Calculate Elements Number on LSRAM

Assume that the target is X2_1204, the total LSRAM size is 32 KB. Vector addition has two inputs and one output, and the output can reuse one of the input space. In this case, the data type with float16 needs 2 bytes. So the maximum number of elements on LSRAM is:

FP16_ELEMS_ON_LSRAM = 32 * 1024 // 2 // 2

The maximum number of vector with dtype float16 on LSRAM is:

FP16x16_ELEMS_ON_LSRAM = FP16_ELEMS_ON_LSRAM // 16

Split Data for TECs

You can use S.get_local_size() to get total TEC count, and use S.get_local_id() to get the current TEC index. The number of Elements per TEC and offset of the current TEC can be calculated as follows:

tec_cnt = S.get_local_size()
tid = S.get_local_id()

elems_per_tec = S.ceildiv(n, tec_cnt)
elems_cur_tec = S.clip(n - tid * elems_per_tec, min_val=0, max_val=elems_per_tec)

offset_cur_tec = tid * elems_per_tec

For example, assume that n is 10 and tec_cnt is 4.

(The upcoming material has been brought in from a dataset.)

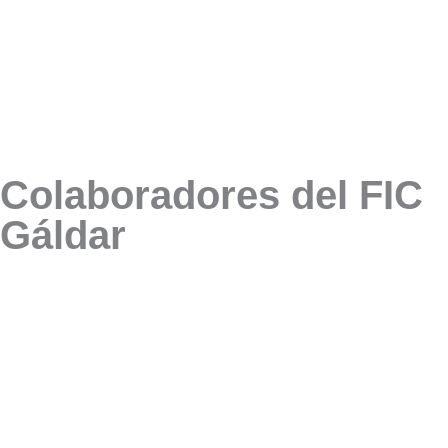
Colaboradores del FIC
Gáldar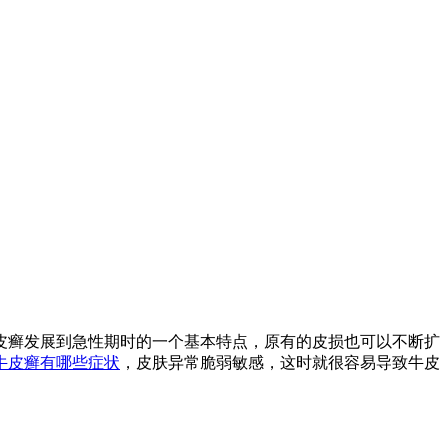
皮癣发展到急性期时的一个基本特点，原有的皮损也可以不断扩
牛皮癣有哪些症状
，皮肤异常脆弱敏感，这时就很容易导致牛皮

The offset_cur_tec will be: 0, 3, 6, 9

The elems_cur_tec will be: 3, 3, 3, 1

Calculation

Here is the main calculation process.

for lsram_idx in range(S.ceildiv(elems_cur_tec, FP16_ELEMS_ON_LSRAM)):
    elems_cur_lsram = S.min(FP16_ELEMS_ON_LSRAM, elems_cur_tec - lsram_idx * FP16_ELEMS_ON_LSRAM)
    offset_cur_lsram = offset_cur_tec + lsram_idx * FP16_ELEMS_ON_LSRAM

    S.dma_copy(lsram_in0.as_ptr(dtype), in0 + offset_cur_lsram, elems_cur_lsram)
    S.dma_copy(lsram_in1.as_ptr(dtype), in1 + offset_cur_lsram, elems_cur_lsram)
    for vec_idx in range(S.ceildiv(elems_cur_lsram, vdtype.lanes)):
        lsram_in0[vec_idx] = S.vadd(lsram_in0[vec_idx], lsram_in1[vec_idx])
    S.dma_copy(out + offset_cur_lsram, lsram_in0.as_ptr(dtype), elems_cur_lsram)
  1. Calculate current elements and offset on LSRAM.

  2. Use dma_copy to move inputs data from DDR to LSRAM.

  3. Use vector addition for current elements. The output reuses the inp0 space.

  4. Use dma_copy to move output data from LSRAM to DDR.

Complete Code

You can find the sample code in PYTHON_PACKAGE_PATH/tvm/aipu/samples/dsl/tutorial_2_dynamic_add.py. The placeholder PYTHON_PACKAGE_PATH represents the location where you install the Compass DSL Python package, in general, it will be something like ~/.local/lib/python3.8/site-packages.